17 / 20
30/12/2020
Raya
POTHAMUS
 
Le trio belge POTHAMUS publie son premier album et, afin de mettre le plus de chances de son côté, il semble avoir pris soin de convoquer les meilleurs aspects de différents sous-genres. C'est ainsi que l'on peut déceler des emprunts au Post-Hardcore, au Post Métal, Post Rock, Post Punk, au Sludge, au Doom, au Dark Ambient... Une telle profusion d'inspirations peut en principe se révéler plutôt nuisible, créant une surcharge et des dosages problématiques. Bien au contraire, chez POTHAMUS, elle se traduit par une profusion propice à de très fortes intensités, à une densité par moments asphyxiante, mais aussi par des contrastes salutaires, sans lesquels l'ensemble ne serait qu'un énorme pavé.

Car il existe indéniablement une tendance monolithique chez POTHAMUS : gros riffs saturés, lignes de basse outrageusement métalliques et tendues, section rythmique intraitable, tempos lents, le tout se développant au gré de formats majoritairement imposants : Viso frôle les 10 minutes, Orath atteint les 10'30, Raya s'approchant des 17 minutes (tandis que les deux parties de Heravis cumulent 8 minutes). C'est justement parce que certains matériaux et dispositifs essentiels permettent d'ériger sur des durées longues des falaises sonores que le trio a pris soin d'installer des contrepoints plus tempérés, aux ambiances plus apaisées, aux manières plus subtiles. Subtiles mais néanmoins conformes aux pratiques globalement massives de ce trio qui semble vouloir compenser son faible effectif par une débauche d’intensité.

De fait, même les plages les plus apaisées – ou plutôt les moins ravageuses -, bien que ne renonçant jamais à une tension paranoïaque (principalement incarnée par une base froide et très tendue, digne héritière du Post Punk), même ces moments, plus apaisés en apparence, ne sont que des tremplins pour les immensités de plomb et de granit qui prédominent. D’ailleurs, pour les concrétiser, il suffit généralement d’un motif de guitare plus dépouillé, d’arrangements électroniques ou de motifs mélodiques synthétiques.

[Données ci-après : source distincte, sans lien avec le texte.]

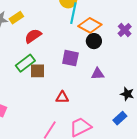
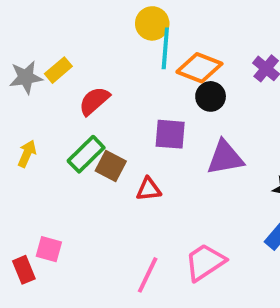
brown square: (37, 71) -> (111, 166), turned 35
purple triangle: (98, 74) -> (225, 158), size x1.5
red triangle: (62, 97) -> (149, 189), moved

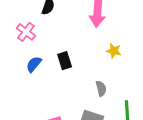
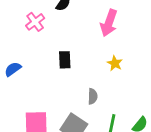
blue semicircle: (34, 64) -> (13, 69), moved

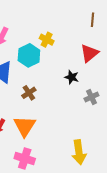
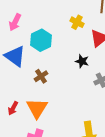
yellow cross: (47, 40) -> (77, 22), moved

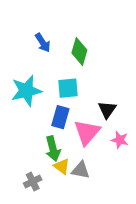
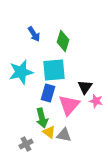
cyan square: (68, 88) -> (54, 70), size x1.4
pink star: (120, 140) -> (96, 101), moved

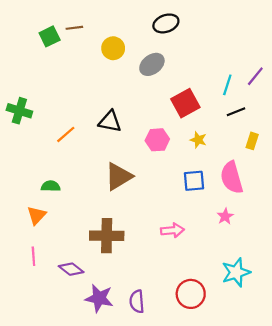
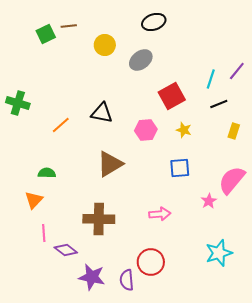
pink semicircle: (232, 178) -> (232, 180), moved, turned 56
pink line: (33, 256) -> (44, 233), moved
red circle: (191, 294) -> (151, 262), moved

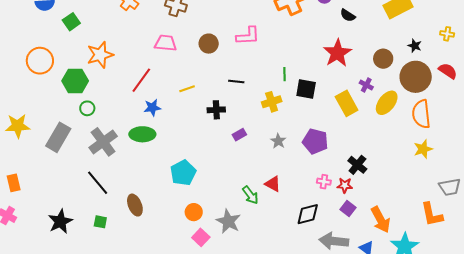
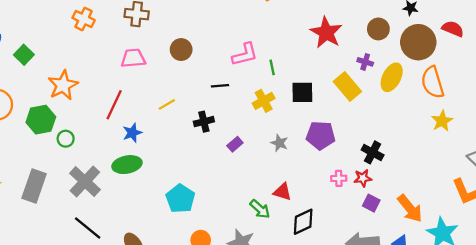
pink L-shape: (248, 36) -> (245, 54), moved
black square: (306, 89) -> (302, 92), moved
green circle: (87, 108) -> (66, 139), moved
black diamond: (308, 214) -> (303, 222), moved

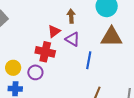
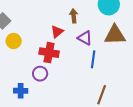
purple triangle: (73, 39) -> (85, 38), moved
yellow circle: (13, 68) -> (14, 41), moved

Une sobriété ô combien expressive, justement parce qu’elle s’inscrit comme un contraste productif avec la puissance et l’aridité prédominantes.

Pas franchement essentiel dès qu’il est question de puissance de tir, le registre vocal alterne avec pertinence le registre clair et les prurits plus caverneux et extrêmes, les deux ayant en commun de se trouver mixés en retrait de l’imposant magma musical. Néanmoins, par leur expressivité relativement primaire, avant tout passionnée, ces expressions vocales contribuent de manière non négligeable à la passion à la fois raide et palpitante qui anime ce premier essai. Inutile de préciser que la suite discographique de POTHAMUS sera positivement suivie par nos soins.

Certes, le moindre pisse-froid pourrait reprocher à POTHAMUS de ne pas avoir été premier sur le créneau : immanquablement, le moindre triste manneken-pis non advenu opposera le nom des compatriotes d’AMENRA, actifs depuis la décennie passée… Ce qui ne réduit en rien ni l’efficacité fondamentale de POTHAMUS, ni la pertinence de ses compositions, pas plus que l’authenticité des interprétations tant vocales qu’instrumentales. Entre maîtrise, références et passion, POTHAMUS fait davantage qu’impressionner le quidam en mal de décibels torturés et puissants : il propose une perspective personnelle, encore au stade du développement.